Rhoda Au: Right now, what we’re doing is finding that it’s a profile. Cognition is a very complex exercise. I don’t think you’ll ever find one measure that really reflects people’s cognitive capabilities. In this voice analysis, I think one of the highly predictive models was about 256 different features that are a combination. We find a lot of information just in the audio quality, but then if you add some of the speech-to-text features like the language features, word selections, number of words or complexity of words, that can add to that. We also need to keep in mind that this is going to be relative to an individual’s baseline. It’s very important to have these longitudinal recordings over time so that we can see shifts. Everybody has a different way of speaking. It’s harder to compare one person to another person. It’s better to compare it to their own and see how they’re changing across a number of different measures. That’s where we need to get. We have the data, but have not yet been able to do those analyses.

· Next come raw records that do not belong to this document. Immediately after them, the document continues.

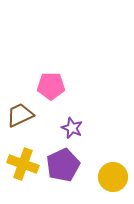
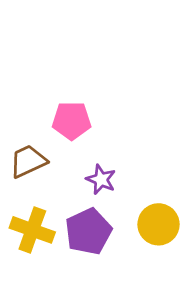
yellow circle: (113, 177) -> (159, 224), moved

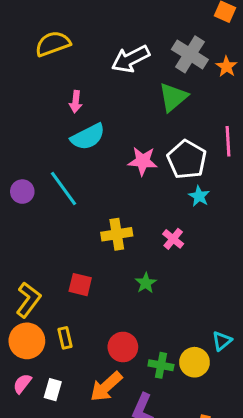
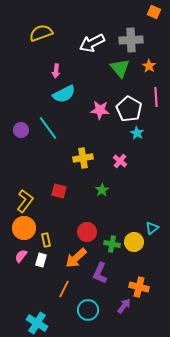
gray cross: (190, 54) -> (131, 40), turned -35
orange star: (226, 67) -> (149, 66), moved
green triangle: (173, 97) -> (120, 68), turned -30
yellow rectangle: (65, 338) -> (46, 240), moved

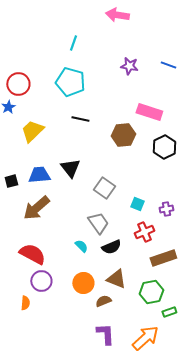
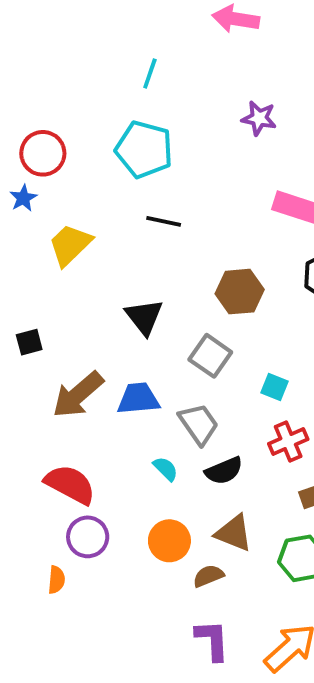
brown hexagon: (123, 135) -> (240, 292), moved
blue trapezoid: (39, 175) -> (138, 399), moved

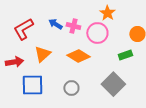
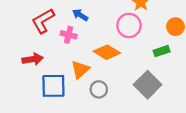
pink cross: (73, 26) -> (69, 35), moved
orange triangle: (42, 54) -> (80, 70), moved

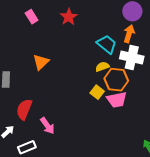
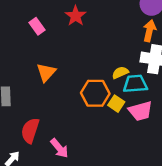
pink rectangle: (32, 17) -> (37, 26), moved
cyan trapezoid: (107, 44) -> (135, 84), moved, turned -40
orange hexagon: (116, 80) -> (95, 93), moved

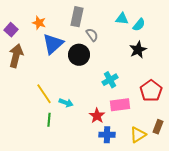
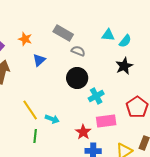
gray rectangle: (77, 17) -> (63, 33), turned -72
gray semicircle: (92, 35) -> (78, 51), turned -32
blue triangle: (53, 44) -> (39, 60), size x0.6
black circle: (79, 55) -> (77, 78), moved

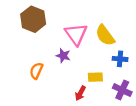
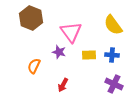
yellow semicircle: (105, 35) -> (113, 25), moved
yellow rectangle: (95, 77) -> (89, 55), moved
red arrow: (80, 93) -> (63, 85), moved

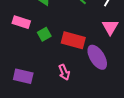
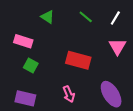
green square: (44, 34) -> (31, 66), moved, turned -32
purple ellipse: (97, 57) -> (111, 94), moved

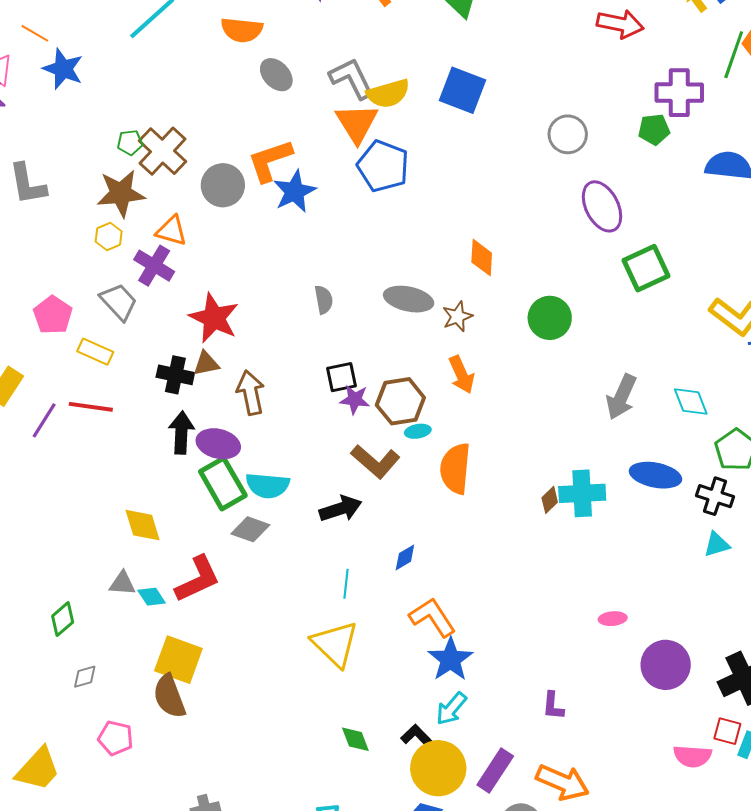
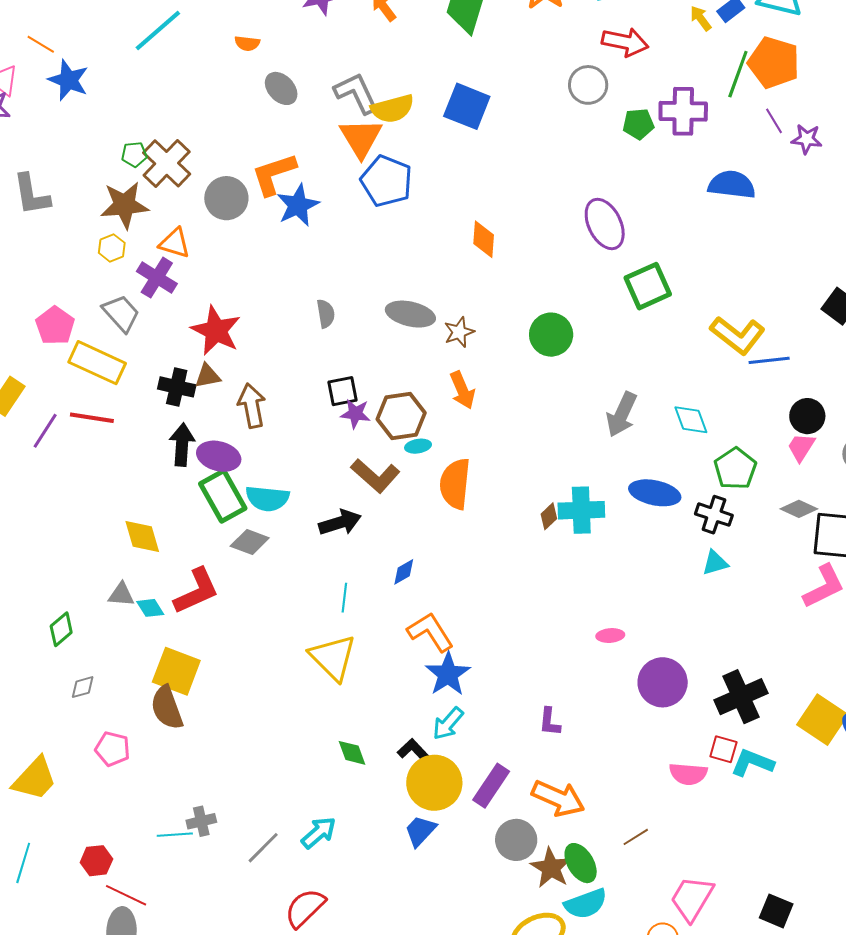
orange semicircle: (242, 30) -> (247, 43), size x0.6
green pentagon: (654, 129) -> (638, 124), moved
gray circle: (568, 134) -> (588, 85), moved
orange diamond: (482, 258) -> (484, 239), moved
yellow rectangle: (95, 352) -> (97, 363), size x1.6

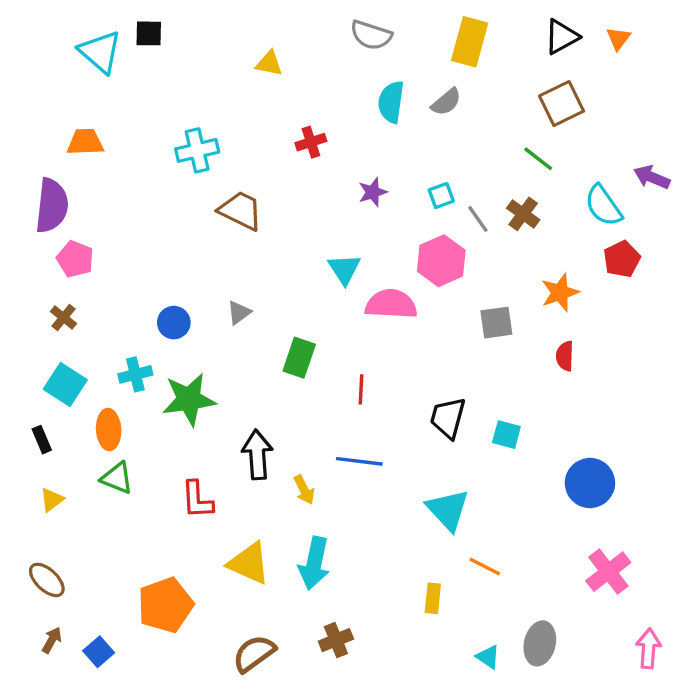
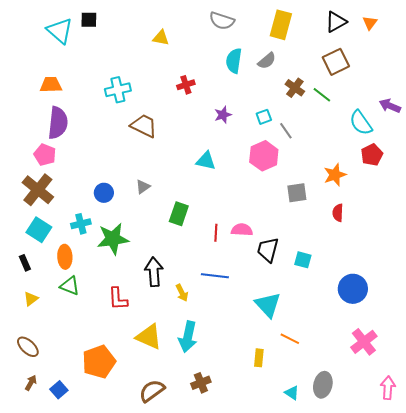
purple semicircle: (52, 206) -> (58, 123), moved
brown cross: (523, 214) -> (295, 88), moved
cyan triangle: (344, 269) -> (206, 161), turned -45
pink semicircle: (391, 304) -> (242, 230), moved, size x0.7
brown cross: (64, 318) -> (38, 190), size x2.0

How Well Do Voice Tests Predict Alzheimer’s?
Being Patient: Can you determine when people will develop Alzheimer’s based on this analysis or will that be part of a later study?
Rhoda Au: It’s still part of a later study. So we only have done the proof of concept so far. We have almost 9,000 recordings from 2005 until now and we only took a subset of 200 recordings. It’s a fair amount of work to process these recordings in a proper way for analysis. We have collected some of these recordings longitudinally and some of those people have progressed to Alzheimer’s disease. Now, we’re in a position where we can go back and look at their recordings earlier on to see if we can see some of those signals that would then separate who goes on to the path of Alzheimer’s disease versus not. That’s the stage we’re at right now. As a researcher, I have to get funding for the research that I do, and we’re seeking those opportunities to look at it longitudinally. I think that’s where we’ll be able to determine whether we can find these cognitive biomarkers in people’s voices.
Can Your Handwriting Also Indicate Alzheimer’s Risk?
Being Patient: You’re also using a digital pen to study whether someone’s writing can predict if they will develop Alzheimer’s. Can you tell us more about that research?
Rhoda Au: We started using the digital pen at Framingham in 2011 with a clock drawing test. This was not something that I developed. These were colleagues at MIT and Lahey [Hospital] who had developed the technology of using the pen and then interpreting the pen strokes that were gathered from this digital pen into derived measures.
In the same way that I talked about looking at the voice, there’s a lot of indices that you can pick up on when you’re tracking that kind of behavior.
For instance, if you think about a clock drawing test, we can talk about how long it takes you to draw the clock face, the length of pauses between drawing the clock face and drawing the next thing that’s a decision-making pause. So when you’re constructing this whole clock, we’re able to pick up on where you’re making decision-making points. Those decision-making latencies, as they get longer, may be a reflection that there are changes going on in your underlying ability to do cognitive processing. That would be an example.
We have been playing around with a Bluetooth pen. We’re working with colleagues at Shanghai University and looking at when the pen is on paper versus off paper so we can differentiate thinking time versus actual drawing time. We can detect things like hovering, so are you holding that pen in the air? We can also look at thinking, or are you moving that pen around to figure out where to go next? This just gives us further insight.
We like to think about all of this as giving us a little window into the brain as people are actually doing the task itself. So hopefully, 10–20 years from now, these studies will be very successful in determining cognitive decline at a much earlier stage.